▶ _WORK ORDER_
Return every record below exactly; leave out the images.

▶ _PROVIDED RECORDS_
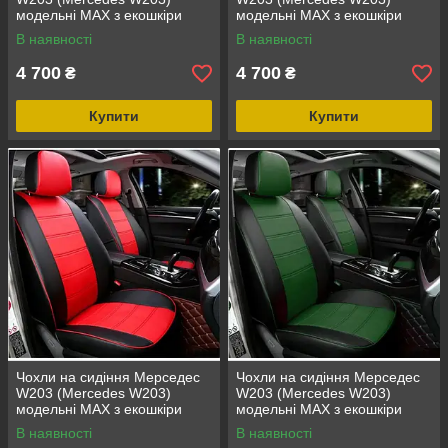
модельні MAX з екошкіри
модельні MAX з екошкіри
Чорно-білий
Чорно-жовтий
В наявності
В наявності
4 700
4 700
₴
₴
Купити
Купити
Чохли на сидіння Мерседес
Чохли на сидіння Мерседес
W203 (Mercedes W203)
W203 (Mercedes W203)
модельні MAX з екошкіри
модельні MAX з екошкіри
Чорно-червоний
Чорно-зелений
В наявності
В наявності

▶ _COMPLETED TASK_
модельні MAX з екошкіри
модельні MAX з екошкіри
Чорно-білий
Чорно-жовтий
В наявності
В наявності
4 700
4 700
₴
₴
Купити
Купити
Чохли на сидіння Мерседес
Чохли на сидіння Мерседес
W203 (Mercedes W203)
W203 (Mercedes W203)
модельні MAX з екошкіри
модельні MAX з екошкіри
Чорно-червоний
Чорно-зелений
В наявності
В наявності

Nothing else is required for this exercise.